____ SUPPLIED MATERIAL

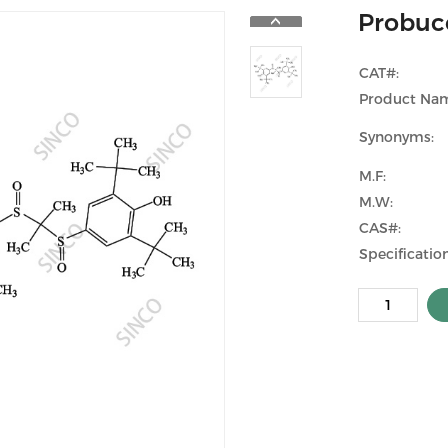
Probuco
CAT#:
Product Na
Synonyms:
M.F:
M.W:
CAS#:
Specification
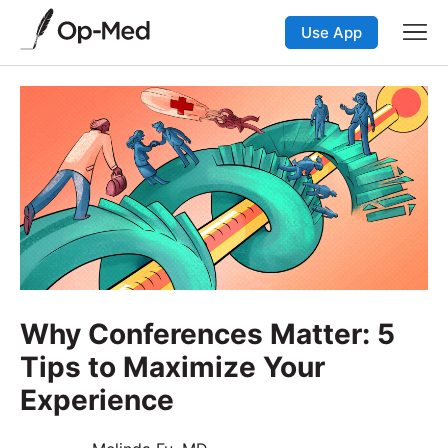
Use App
Why Conferences Matter: 5
Tips to Maximize Your
Experience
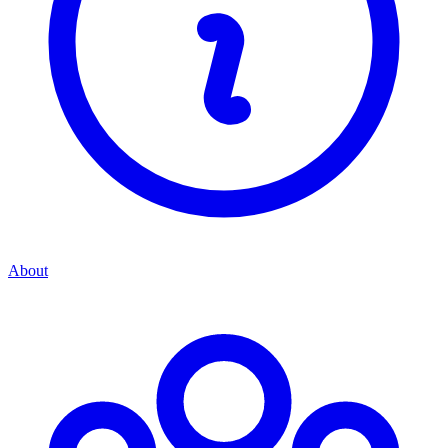
About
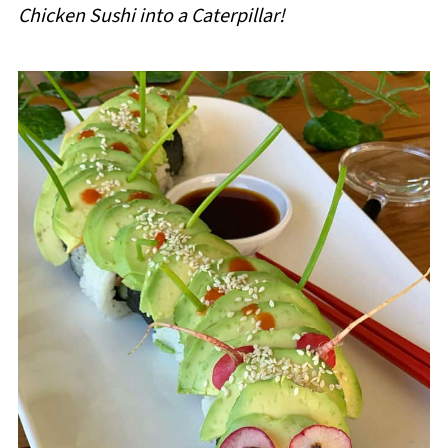
Chicken Sushi into a Caterpillar!
i
p
e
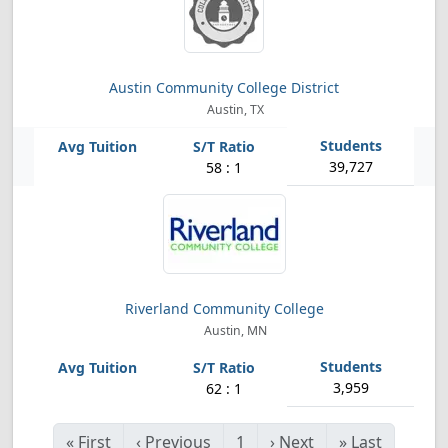
Austin Community College District
Austin, TX
39,727
58 : 1
Riverland Community College
Austin, MN
3,959
62 : 1
«
First
‹
Previous
1
›
Next
»
Last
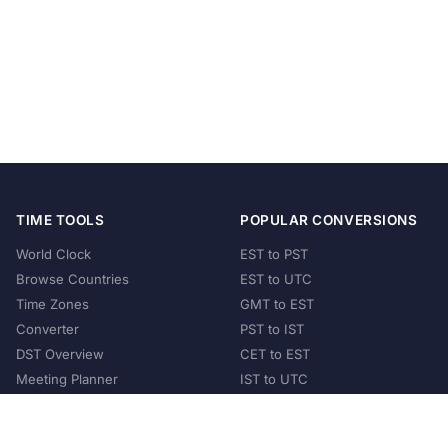
TIME TOOLS
POPULAR CONVERSIONS
World Clock
EST to PST
Browse Countries
EST to UTC
Time Zones
GMT to EST
Converter
PST to IST
DST Overview
CET to EST
Meeting Planner
IST to UTC
POPULAR COUNTRIES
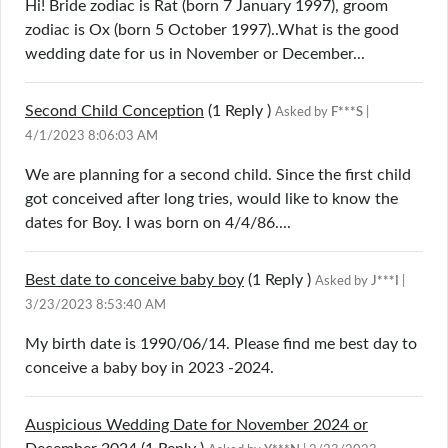
Hi! Bride zodiac is Rat (born 7 January 1997), groom
zodiac is Ox (born 5 October 1997)..What is the good
wedding date for us in November or December...
Second Child Conception
(1
Reply
)
Asked by
F***S
|
4/1/2023 8:06:03 AM
We are planning for a second child. Since the first child
got conceived after long tries, would like to know the
dates for Boy. I was born on 4/4/86....
Best date to conceive baby boy
(1
Reply
)
Asked by
J***I
|
3/23/2023 8:53:40 AM
My birth date is 1990/06/14. Please find me best day to
conceive a baby boy in 2023 -2024.
Auspicious Wedding Date for November 2024 or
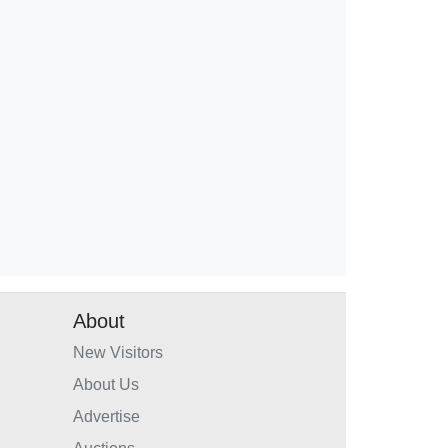
About
New Visitors
About Us
Advertise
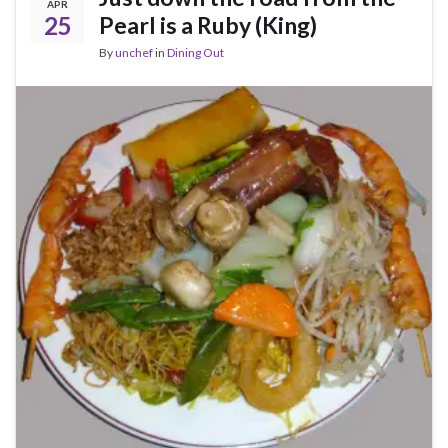
APR
25
Pearl is a Ruby (King)
By
unchef
in
Dining Out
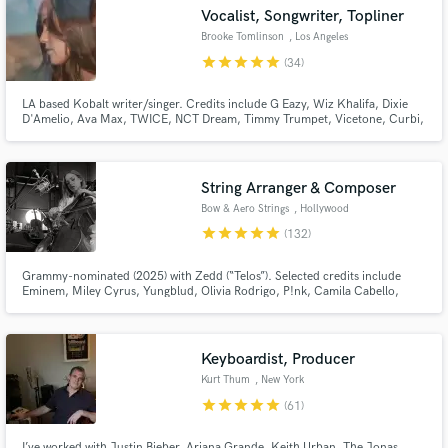
Browse Curated Pros
Vocalist, Songwriter, Topliner
Search by credits or 'sounds like' and check out
Brooke Tomlinson
, Los Angeles
audio samples and verified reviews of top pros.
star
star
star
star
star
(34)
LA based Kobalt writer/singer. Credits include G Eazy, Wiz Khalifa, Dixie
D'Amelio, Ava Max, TWICE, NCT Dream, Timmy Trumpet, Vicetone, Curbi,
filous, Lexi Jayde, Dylan Conrique and more!
String Arranger & Composer
Bow & Aero Strings
, Hollywood
star
star
star
star
star
(132)
Grammy-nominated (2025) with Zedd (“Telos”). Selected credits include
Get Free Proposals
Eminem, Miley Cyrus, Yungblud, Olivia Rodrigo, P!nk, Camila Cabello,
Michael Bolton, Chappell Roan, Brent Faiyaz, Louis Tomlinson, Ava Max,
and Riot Games (League of Legends), BBC (Planet Earth).
Contact pros directly with your project details
and receive handcrafted proposals and budgets
Keyboardist, Producer
in a flash.
Kurt Thum
, New York
star
star
star
star
star
(61)
I’ve worked with Justin Bieber, Ariana Grande, Keith Urban, The Jonas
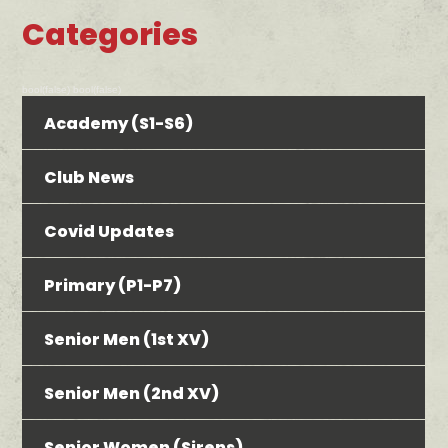
Categories
bool(false) bool(false)
Academy (S1-S6)
Club News
Covid Updates
Primary (P1-P7)
Senior Men (1st XV)
Senior Men (2nd XV)
Senior Women (Sirens)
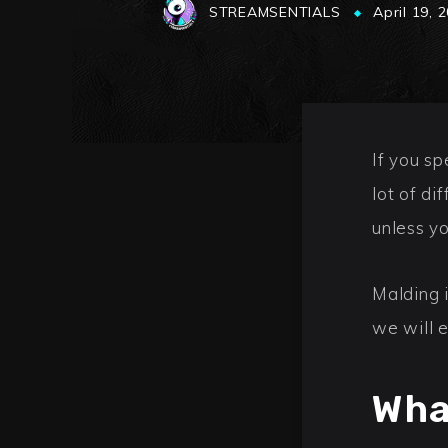
STREAMSENTIALS
April 19, 
If you s
lot of di
unless y
Malding 
we will 
Wha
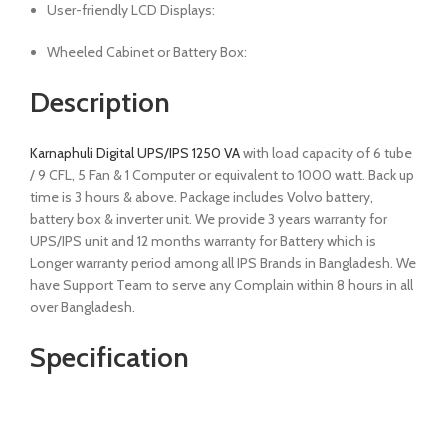
User-friendly LCD Displays:
Wheeled Cabinet or Battery Box:
Description
Karnaphuli Digital UPS/IPS 1250 VA
with load capacity of 6 tube
/ 9 CFL, 5 Fan & 1 Computer or equivalent to 1000 watt. Back up
time is 3 hours & above. Package includes Volvo battery,
battery box & inverter unit. We provide 3 years warranty for
UPS/IPS unit and 12 months warranty for Battery which is
Longer warranty period among all IPS Brands in Bangladesh. We
have Support Team to serve any Complain within 8 hours in all
over Bangladesh.
Specification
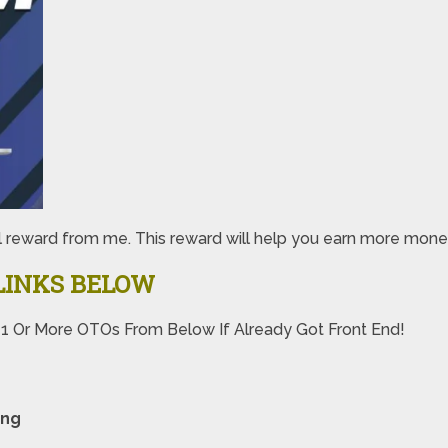
special reward from me. This reward will help you earn more
LINKS BELOW
 1 Or More OTOs From Below If Already Got Front End!
ing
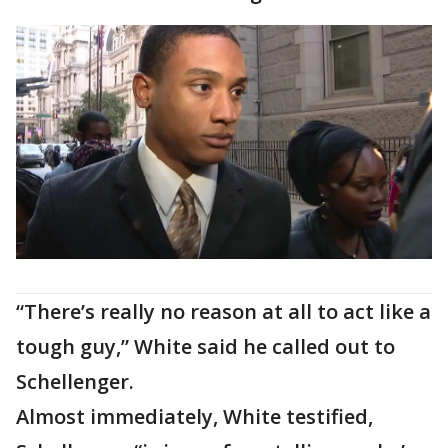
“There’s really no reason at all to act like a
tough guy,” White said he called out to
Schellenger.
Almost immediately, White testified,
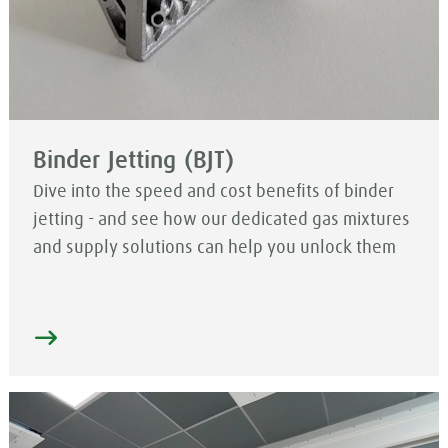
Binder Jetting (BJT)
Dive into the speed and cost benefits of binder
jetting - and see how our dedicated gas mixtures
and supply solutions can help you unlock them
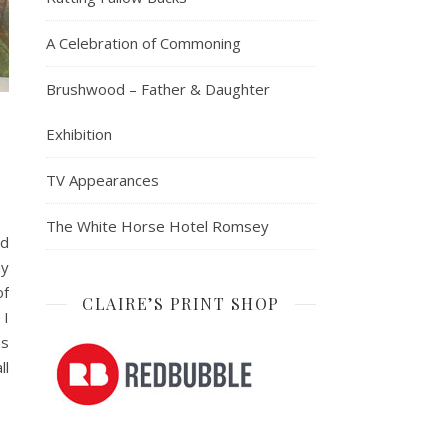
A Celebration of Commoning
Brushwood – Father & Daughter
Exhibition
TV Appearances
The White Horse Hotel Romsey
nd
ny
of
CLAIRE’S PRINT SHOP
 I
as
ll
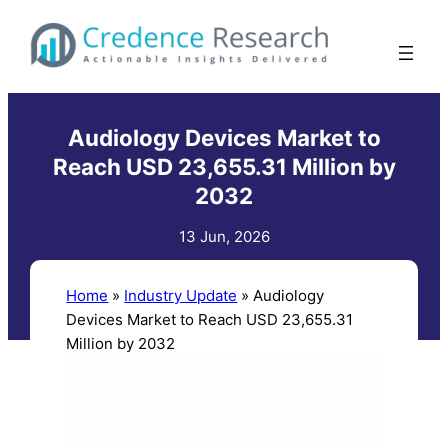
Skip
to
content
Audiology Devices Market to
Reach USD 23,655.31 Million by
2032
13 Jun, 2026
Home
»
Industry Update
»
Audiology
Devices Market to Reach USD 23,655.31
Million by 2032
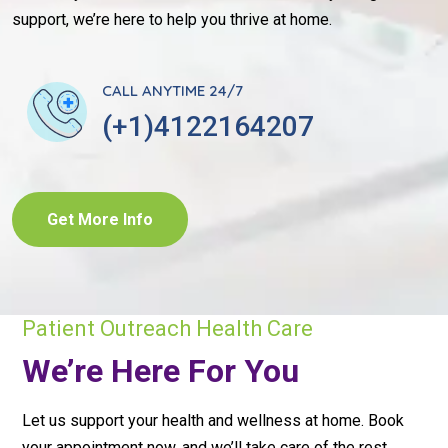
support, we’re here to help you thrive at home.
CALL ANYTIME 24/7
(+1)4122164207
Get More Info
Patient Outreach Health Care
We’re Here For You
Let us support your health and wellness at home. Book
your appointment now, and we’ll take care of the rest.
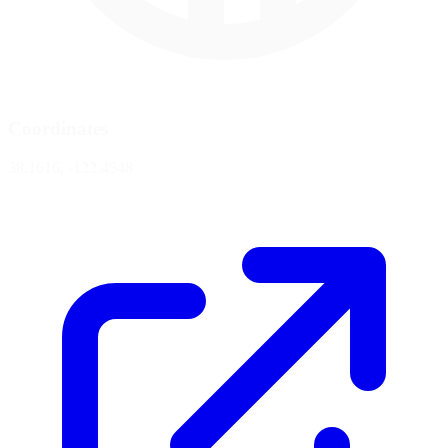
Coordinates
38.1616, -122.4548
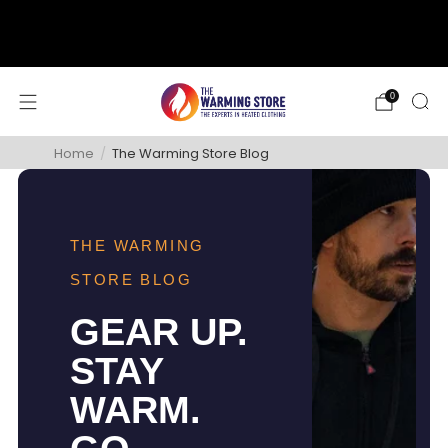
support@thewarmingstore.com
Free shipping on orders over $50
0
Home
/
The Warming Store Blog
THE WARMING
STORE BLOG
GEAR UP.
STAY
WARM.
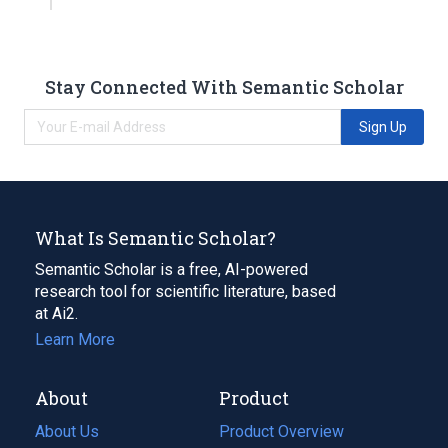
Stay Connected With Semantic Scholar
Sign Up
What Is Semantic Scholar?
Semantic Scholar is a free, AI-powered
research tool for scientific literature, based
at Ai2.
Learn More
About
Product
About Us
Product Overview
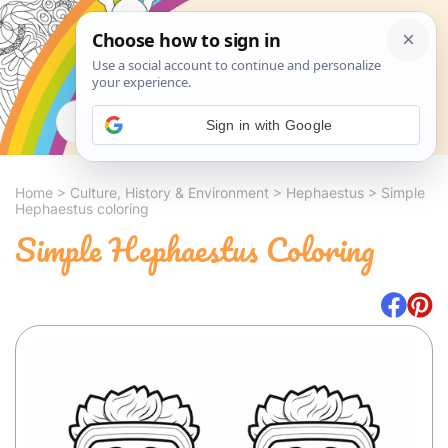
Search
Sign in with Google
Home
>
Culture, History & Environment
>
Hephaestus
>
Simple
Hephaestus coloring
Simple Hephaestus Coloring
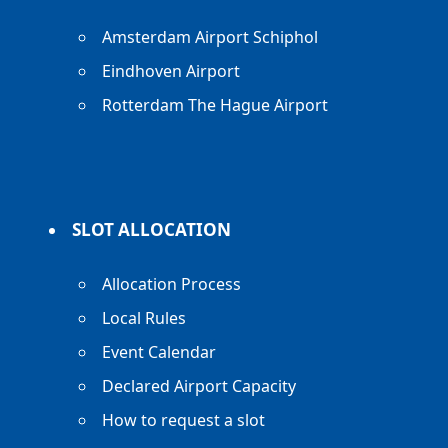
Amsterdam Airport Schiphol
Eindhoven Airport
Rotterdam The Hague Airport
SLOT ALLOCATION
Allocation Process
Local Rules
Event Calendar
Declared Airport Capacity
How to request a slot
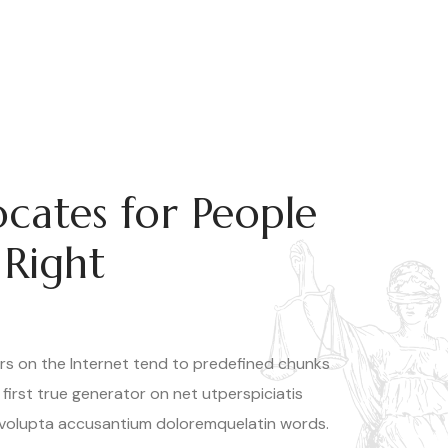
cates for People
 Right
rs on the Internet tend to predefined chunks
 first true generator on net utperspiciatis
 volupta accusantium doloremquelatin words.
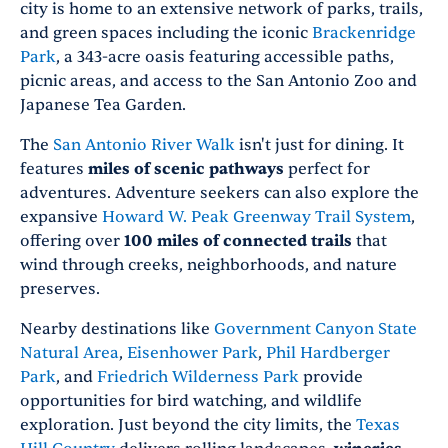
city is home to an extensive network of parks, trails,
and green spaces including the iconic
Brackenridge
Park
, a 343-acre oasis featuring accessible paths,
picnic areas, and access to the San Antonio Zoo and
Japanese Tea Garden.
The
San Antonio River Walk
isn't just for dining. It
features
miles of scenic pathways
perfect for
adventures. Adventure seekers can also explore the
expansive
Howard W. Peak Greenway Trail System
,
offering over
100 miles of connected trails
that
wind through creeks, neighborhoods, and nature
preserves.
Nearby destinations like
Government Canyon State
Natural Area
,
Eisenhower Park
,
Phil Hardberger
Park
, and
Friedrich Wilderness Park
provide
opportunities for bird watching, and wildlife
exploration. Just beyond the city limits, the
Texas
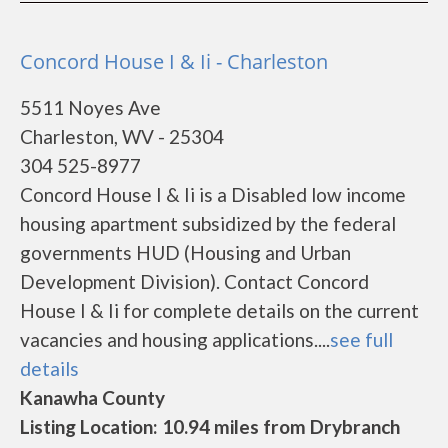
Concord House I & Ii - Charleston
5511 Noyes Ave
Charleston, WV - 25304
304 525-8977
Concord House I & Ii is a Disabled low income
housing apartment subsidized by the federal
governments HUD (Housing and Urban
Development Division). Contact Concord
House I & Ii for complete details on the current
vacancies and housing applications....
see full
details
Kanawha County
Listing Location: 10.94 miles from Drybranch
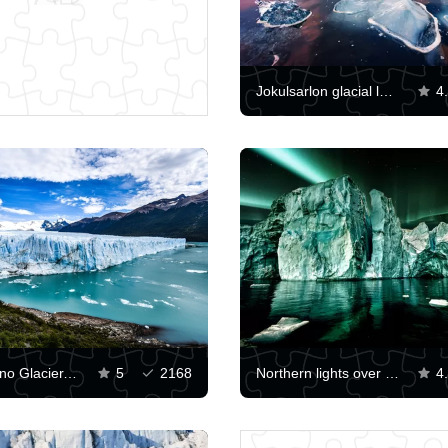
Jokulsarlon glacial lagoon
4
Perito-Moreno Glacier, Patagonia
5
2168
Northern lights over an iceberg
4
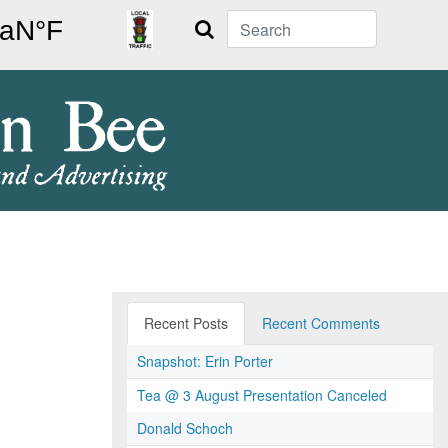
Search
Recent Posts
Recent Comments
Snapshot: Erin Porter
Tea @ 3 August Presentation Canceled
Donald Schoch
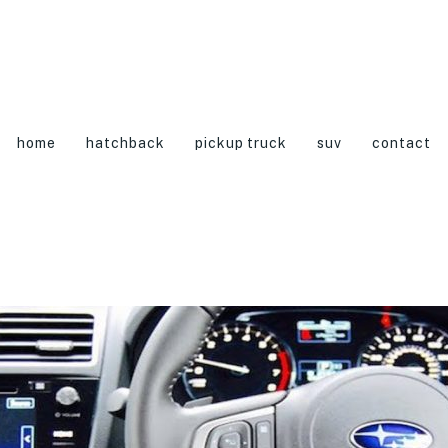
home
hatchback
pickup truck
suv
contact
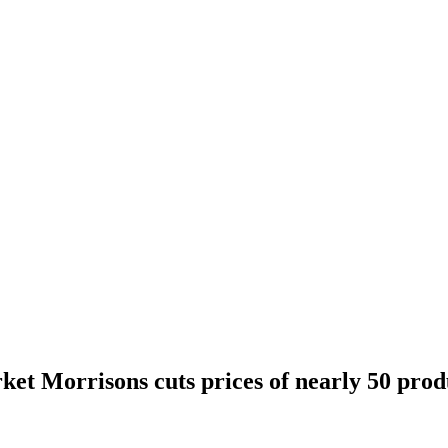
ket Morrisons cuts prices of nearly 50 prod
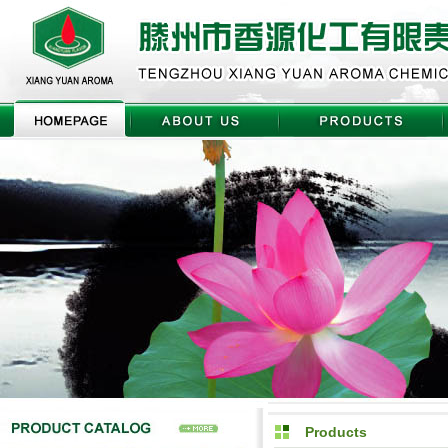
Products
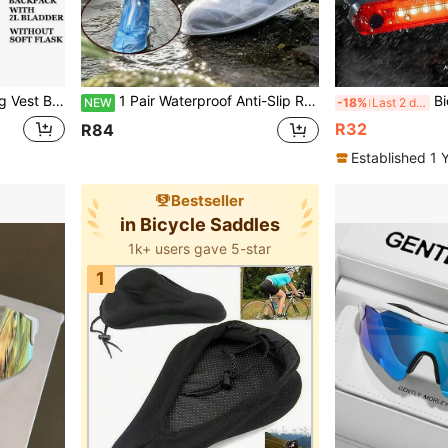
table For Trail Running, Marathon, Jogging, Cycling And Other Sports
1 Pair Waterproof Anti-Slip Reusable High-Top Shoe Covers, Protective Rain Boots For Men And Women, Outdoor Cycling, Camping, Fishing
Bicycle Front Light USB 
NEW
-18%
Last 2 days
R32
R84
Established 1 
Bestseller
in Bicycle Saddles
1k+ users gave 5-star
1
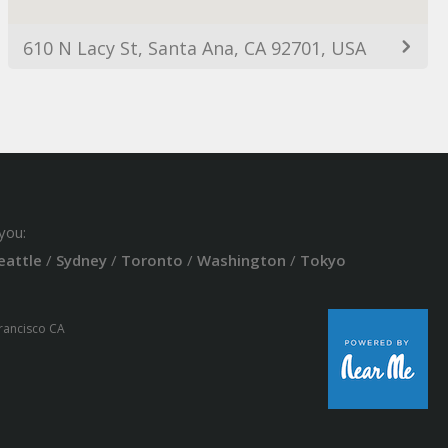
610 N Lacy St, Santa Ana, CA 92701, USA
you:
eattle
/
Sydney
/
Toronto
/
Washington
/
Tokyo
Francisco CA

________

TASK BRIEF => Your answer should be only the number of lines, in the entries above, that include "Antonio".

REPLY => 2